Guest star Steve Forrest's tour de force performance as Marshal Crown's crony from 'the old days' in Kansas, Wyatt Earp - yes, THAT Wyatt Earp - was sabotaged by a skittish network executive who insisted CBS programming maintain the true-life peace officer's / murderer's / pimp's / horse thief's / faro dealer's / saloon owner's / adulterer's / brothel owner-operator's Boy Scout image. Unless one had read "Cimarron Strip" creator and producer Christopher Knopf's 2010 autobiography, "Will the Real Me Please Stand Up," and now this fascinating, factual tidbit, one wouldn't know because CBS's Mike Dann 'had a cow' with the less-than-pristine portrayal of Wyatt Earp, 'warts and all.'
In his colorful memoir's chapter devoted to "Cimarron Strip," Knopf praises this story's author, Harold Swanton, for "accurately portraying Wyatt Earp as a product of his own invention . . . creating anarchy and then 'heroically' setting about to resolve it. Mike Dann had cats when he saw that one. . . . He made us loop every reference to Wyatt Earp with Wiley Harpe."

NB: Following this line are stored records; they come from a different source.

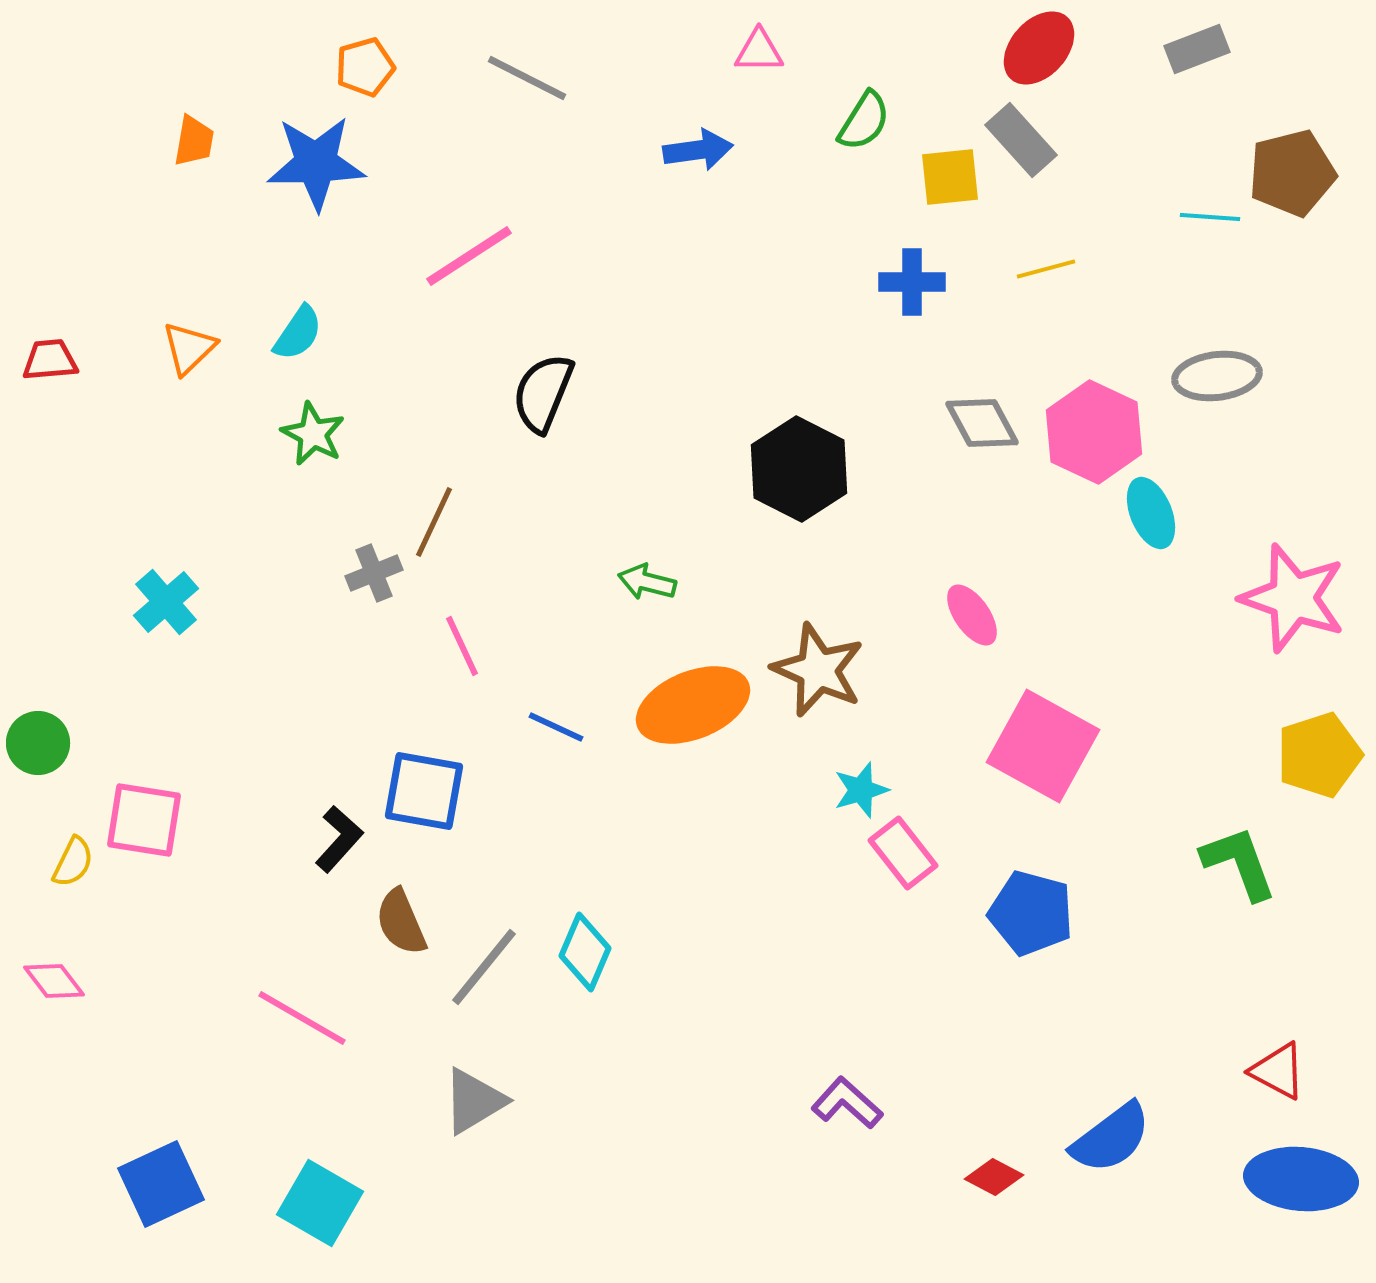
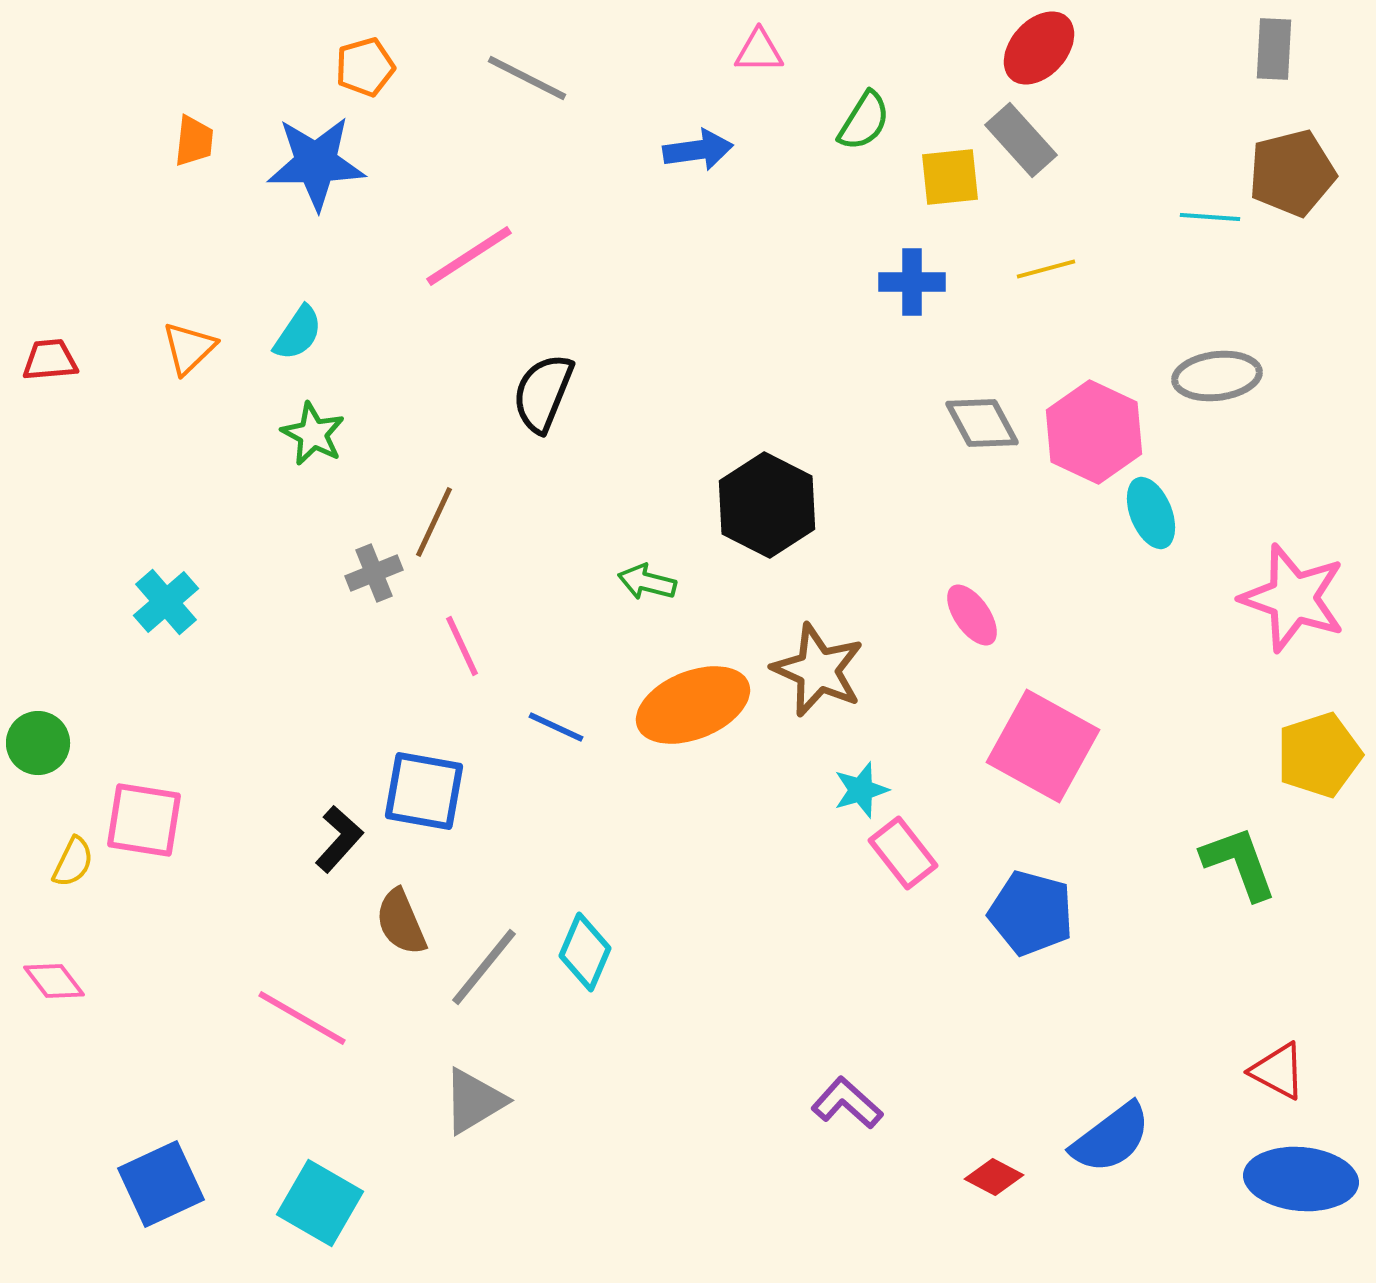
gray rectangle at (1197, 49): moved 77 px right; rotated 66 degrees counterclockwise
orange trapezoid at (194, 141): rotated 4 degrees counterclockwise
black hexagon at (799, 469): moved 32 px left, 36 px down
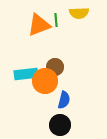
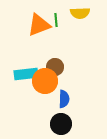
yellow semicircle: moved 1 px right
blue semicircle: moved 1 px up; rotated 12 degrees counterclockwise
black circle: moved 1 px right, 1 px up
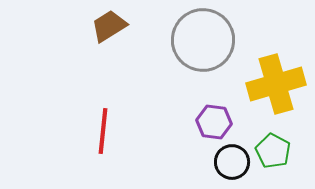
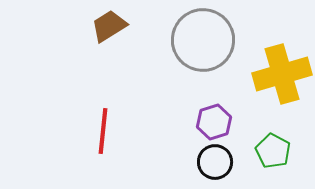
yellow cross: moved 6 px right, 10 px up
purple hexagon: rotated 24 degrees counterclockwise
black circle: moved 17 px left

Viewing the story now knowing the man who dresses in black, is super fast on the draw, and reminisces about Earp's past towns like Abilene, Dodge City and Tombstone (site of the territory of Arizona's iconic Gunfight at the O.K. Corral with principals on one side being the Earp brothers and their good friend, Doc Holliday) elevates it to a new level. Fortunately, the regular and guest cast all 'deliver.' A pity Stuart Whitman could not have retrieved the original dialogue tracks for a bonus presentation, in addition to his eight-minute reminisce, on the series DVD set.